Geleneksel ve Tamamlayıcı Tıp Hekimi Prof. Dr. Mete Edizer, Son Mühür TV’de yayınlanan Sıcak Bakış programında Ayşegül Koç’un sorularını yanıtladı. Geleneksel ve Tamamlayıcı Tıp ile bilgi veren Prof. Dr. Edizer; “Doğu ile Batı’yı birbirinden ayrı tutmak anlamsız. Batı tıbbı ile inanılmaz şeyler yapıyoruz. Doğu tıbbında da ilginç bilgiler var. Bunları bir araya getirdiğimizde sonuçlar çok güzel oluyor” dedi.

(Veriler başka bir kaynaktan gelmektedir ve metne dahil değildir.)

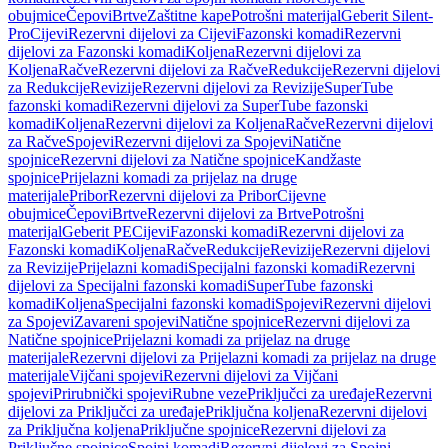
obujmice
Čepovi
Brtve
Zaštitne kape
Potrošni materijal
Geberit Silent-
Pro
Cijevi
Rezervni dijelovi za Cijevi
Fazonski komadi
Rezervni
dijelovi za Fazonski komadi
Koljena
Rezervni dijelovi za
Koljena
Račve
Rezervni dijelovi za Račve
Redukcije
Rezervni dijelovi
za Redukcije
Revizije
Rezervni dijelovi za Revizije
SuperTube
fazonski komadi
Rezervni dijelovi za SuperTube fazonski
komadi
Koljena
Rezervni dijelovi za Koljena
Račve
Rezervni dijelovi
za Račve
Spojevi
Rezervni dijelovi za Spojevi
Natične
spojnice
Rezervni dijelovi za Natične spojnice
Kandžaste
spojnice
Prijelazni komadi za prijelaz na druge
materijale
Pribor
Rezervni dijelovi za Pribor
Cijevne
obujmice
Čepovi
Brtve
Rezervni dijelovi za Brtve
Potrošni
materijal
Geberit PE
Cijevi
Fazonski komadi
Rezervni dijelovi za
Fazonski komadi
Koljena
Račve
Redukcije
Revizije
Rezervni dijelovi
za Revizije
Prijelazni komadi
Specijalni fazonski komadi
Rezervni
dijelovi za Specijalni fazonski komadi
SuperTube fazonski
komadi
Koljena
Specijalni fazonski komadi
Spojevi
Rezervni dijelovi
za Spojevi
Zavareni spojevi
Natične spojnice
Rezervni dijelovi za
Natične spojnice
Prijelazni komadi za prijelaz na druge
materijale
Rezervni dijelovi za Prijelazni komadi za prijelaz na druge
materijale
Vijčani spojevi
Rezervni dijelovi za Vijčani
spojevi
Prirubnički spojevi
Rubne veze
Priključci za uređaje
Rezervni
dijelovi za Priključci za uređaje
Priključna koljena
Rezervni dijelovi
za Priključna koljena
Priključne spojnice
Rezervni dijelovi za
Priključne spojnice
Spojni komadi
Rezervni dijelovi za Spojni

“Doğru merkez ve hekim çok önemli”

Geleneksel ve Tamamlayıcı Tıp ile bilgi veren Prof. Dr. Edizer; “Doğu ile batıyı birbirinden ayrı tutmak anlamsız. Batı tıbbı ile inanılmaz şeyler yapıyoruz. Doğu tıbbında da ilginç bilgiler var. Bunları bir araya getirdiğimizde sonuçlar çok güzel oluyor. Vücut bir bütün. Ruh sağlığı evet çok önemlidir. Beden sağlığı çok önemlidir. Sosyal sağlımız da çok önemlidir. Bunu bazen atlıyoruz. Akupunktur ile ilgili bilimsel yazılar yazılmaya başlandıktan sonra çok başka bir pencere açıldı hepimiz için. 1980 yılı itibariyle Dünya Sağlık Örgütü tamamlayıcı tıbba daha sıcak bakmaya başladı. 1990-95’ler de bütünleşmeler ve yatırımlar başladı. Almanya’da son derece üst düzeyde yapılıyor. Ancak maliyetler çok yüksek. Geleneksel tamamlayıcı tıp çok geniş bir alan.  Akupunktur, Kupa Terapi, Sülük Tedavisi, Ozon Terapi… En az 15 alt alandan bahsediyoruz. Bazen hastanın ve hastalığın durumuna göre farklı enstrümanlar kullanmak gerekiyor. Bu işleri yapan kişi hekimdir. Gerekli eğitimlerden geçmiş olması gerekiyor. Bakanlık onaylı sertifika olması gerekiyor. Vatandaşlar buna dikkat etmeli. Bazı sertifikalar MEB onaylı olabiliyor. Bu kişilerin hasta bakması yasal değil. O yüzden doğru merkez ve hekim çok önemli. Üstelik bu uygulamalar tamamen risksiz değildir” açıklamasında bulundu.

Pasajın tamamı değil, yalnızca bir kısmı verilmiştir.